[Transcribed page contents]
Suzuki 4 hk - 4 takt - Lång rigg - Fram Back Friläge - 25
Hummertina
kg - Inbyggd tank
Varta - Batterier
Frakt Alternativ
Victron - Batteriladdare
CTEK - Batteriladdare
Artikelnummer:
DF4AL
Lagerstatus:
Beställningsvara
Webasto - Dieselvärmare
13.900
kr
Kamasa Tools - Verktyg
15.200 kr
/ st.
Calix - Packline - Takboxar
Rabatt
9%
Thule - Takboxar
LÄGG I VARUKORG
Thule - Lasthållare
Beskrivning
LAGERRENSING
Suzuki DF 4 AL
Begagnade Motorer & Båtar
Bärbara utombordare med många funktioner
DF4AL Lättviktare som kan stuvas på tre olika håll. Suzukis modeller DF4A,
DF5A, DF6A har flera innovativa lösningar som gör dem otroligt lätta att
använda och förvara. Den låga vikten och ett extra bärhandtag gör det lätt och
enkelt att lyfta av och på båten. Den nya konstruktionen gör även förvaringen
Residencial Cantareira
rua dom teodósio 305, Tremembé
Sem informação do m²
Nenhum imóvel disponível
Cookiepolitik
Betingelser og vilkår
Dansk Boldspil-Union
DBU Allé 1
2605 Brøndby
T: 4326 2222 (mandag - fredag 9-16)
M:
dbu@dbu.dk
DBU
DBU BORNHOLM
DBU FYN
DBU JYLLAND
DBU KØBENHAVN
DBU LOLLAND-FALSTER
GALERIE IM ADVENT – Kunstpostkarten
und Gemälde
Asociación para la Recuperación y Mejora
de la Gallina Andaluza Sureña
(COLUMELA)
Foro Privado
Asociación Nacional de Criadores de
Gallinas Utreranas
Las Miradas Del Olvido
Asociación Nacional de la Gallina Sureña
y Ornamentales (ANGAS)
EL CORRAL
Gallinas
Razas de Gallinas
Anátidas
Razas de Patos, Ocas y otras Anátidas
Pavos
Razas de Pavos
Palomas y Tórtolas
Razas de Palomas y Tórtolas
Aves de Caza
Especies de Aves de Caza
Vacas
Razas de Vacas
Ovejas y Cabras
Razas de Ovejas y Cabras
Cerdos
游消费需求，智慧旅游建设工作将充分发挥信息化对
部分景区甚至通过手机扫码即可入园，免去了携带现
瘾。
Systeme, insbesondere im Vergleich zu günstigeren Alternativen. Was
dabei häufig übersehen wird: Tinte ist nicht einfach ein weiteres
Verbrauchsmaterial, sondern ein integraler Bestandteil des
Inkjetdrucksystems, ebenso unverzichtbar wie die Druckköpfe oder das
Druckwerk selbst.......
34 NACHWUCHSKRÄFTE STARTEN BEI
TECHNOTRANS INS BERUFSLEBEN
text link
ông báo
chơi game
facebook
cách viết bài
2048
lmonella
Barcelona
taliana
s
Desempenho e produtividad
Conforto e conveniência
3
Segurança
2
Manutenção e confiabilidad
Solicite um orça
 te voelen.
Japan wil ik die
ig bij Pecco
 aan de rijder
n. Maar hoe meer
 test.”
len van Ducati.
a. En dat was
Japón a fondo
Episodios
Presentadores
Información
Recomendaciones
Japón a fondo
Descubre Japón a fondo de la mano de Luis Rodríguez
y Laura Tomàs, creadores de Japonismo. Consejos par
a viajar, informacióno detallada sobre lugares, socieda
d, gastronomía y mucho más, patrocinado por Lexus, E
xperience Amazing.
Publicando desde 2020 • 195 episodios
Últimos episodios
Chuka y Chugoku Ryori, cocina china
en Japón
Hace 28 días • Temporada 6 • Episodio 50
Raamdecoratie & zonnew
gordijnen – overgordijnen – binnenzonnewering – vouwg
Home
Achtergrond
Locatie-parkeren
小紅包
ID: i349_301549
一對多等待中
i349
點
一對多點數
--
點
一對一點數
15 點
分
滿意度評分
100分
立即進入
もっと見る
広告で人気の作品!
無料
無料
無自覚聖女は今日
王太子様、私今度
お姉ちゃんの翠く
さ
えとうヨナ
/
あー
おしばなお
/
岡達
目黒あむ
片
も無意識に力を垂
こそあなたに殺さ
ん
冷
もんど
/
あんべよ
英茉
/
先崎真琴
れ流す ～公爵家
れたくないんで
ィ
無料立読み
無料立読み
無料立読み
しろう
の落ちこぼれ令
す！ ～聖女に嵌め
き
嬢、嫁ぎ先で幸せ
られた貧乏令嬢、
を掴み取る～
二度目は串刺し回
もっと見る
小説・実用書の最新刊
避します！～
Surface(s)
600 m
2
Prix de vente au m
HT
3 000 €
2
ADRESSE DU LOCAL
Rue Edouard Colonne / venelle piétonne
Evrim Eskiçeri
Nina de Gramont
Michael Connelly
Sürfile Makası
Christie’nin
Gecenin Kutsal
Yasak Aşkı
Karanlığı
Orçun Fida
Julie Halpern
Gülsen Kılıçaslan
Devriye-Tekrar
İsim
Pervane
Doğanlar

* **ABOUT THIS EXERCISE**
Locate the word "Japón" in the entries, and copy every line where it is found.

* **ANSWER BOX**
Japón a fondo
Japón a fondo
Descubre Japón a fondo de la mano de Luis Rodríguez
en Japón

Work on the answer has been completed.